Net zoals voor drie jaar zijn we te vroeg bij de piepkleine markt. Aan volk geen gebrek. Alle vrouwen wachten op de komst van de “boeren”. Hier drink je geen koffietje in afwachting maar een overheerlijke, frisse kokosnoot . We keren naar huis met zeker 3 kg bananen ( het kleine bovenste kransje van een hele stam bakbananen) en 2 kg aelan kabis (spinazie) in een bananenblad.

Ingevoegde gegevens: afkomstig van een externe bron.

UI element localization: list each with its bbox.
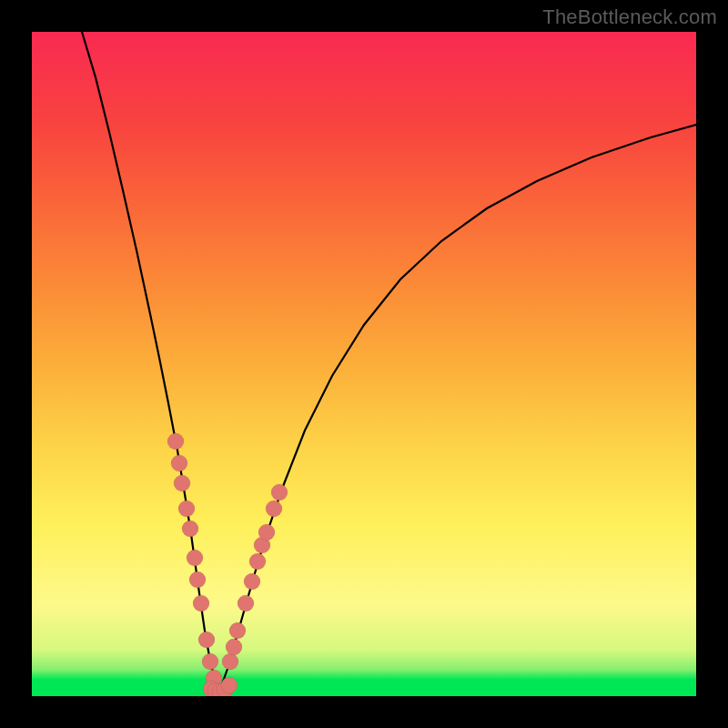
curve-dot [171,455,187,471]
curve-dot [187,550,203,566]
curve-dot [167,433,184,450]
curve-dot-group [167,433,288,696]
curve-dot [244,573,260,590]
chart-plot-area [32,32,696,696]
curve-dot [238,595,254,612]
curve-dot [178,500,195,517]
curve-dot [258,524,275,541]
curve-dot [249,553,266,570]
curve-dot [222,653,238,670]
left-curve [82,32,219,692]
watermark-text: TheBottleneck.com [542,5,717,29]
chart-svg [32,32,696,696]
right-curve [219,125,696,692]
curve-dot [226,639,242,655]
curve-dot [174,475,190,491]
curve-dot [182,521,198,537]
curve-dot [266,500,282,517]
curve-dot [193,595,209,612]
curve-dot [202,653,218,670]
curve-dot [221,677,238,693]
curve-dot [229,622,246,639]
curve-dot [198,632,215,648]
curve-dot [271,484,288,500]
curve-dot [189,571,206,588]
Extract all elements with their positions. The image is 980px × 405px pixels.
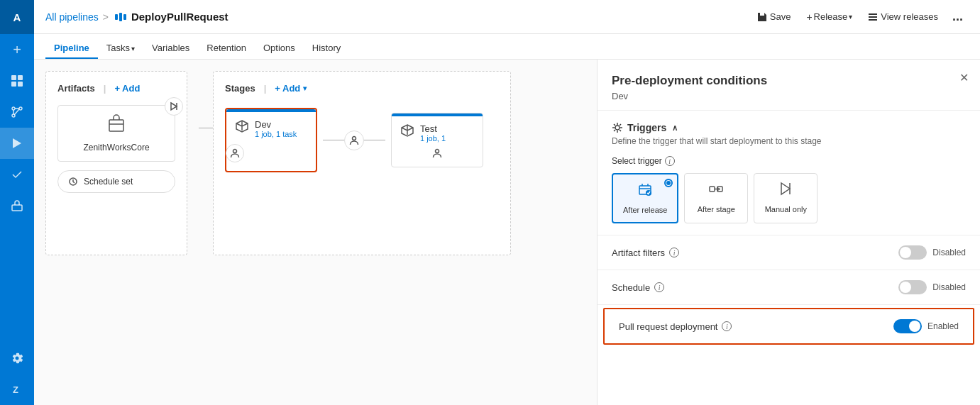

Heeft deze tocht, met al onze bagage, te veel van ons gevergd. Wie zal het zeggen?
De volgende dag voelt Tony zich ziek. Is het covid, een verkoudheid, een griepje?
Ik kan niet achterblijven en krijg twee dagen later keelpijn, een loopneus en pijn in mijn gewrichten. Plaatselijke dorpen bezoeken, je moet daar toch mee oppassen ! Weten we wel.
Op een eenzame ankerplek in Port Stanley zieken we verder uit.



Langs de weg naar Lamap, tankstation in een container. 



Bananen kopen in Lamap . 


Positie : Port Sandwich – Malekula – Vanuatu.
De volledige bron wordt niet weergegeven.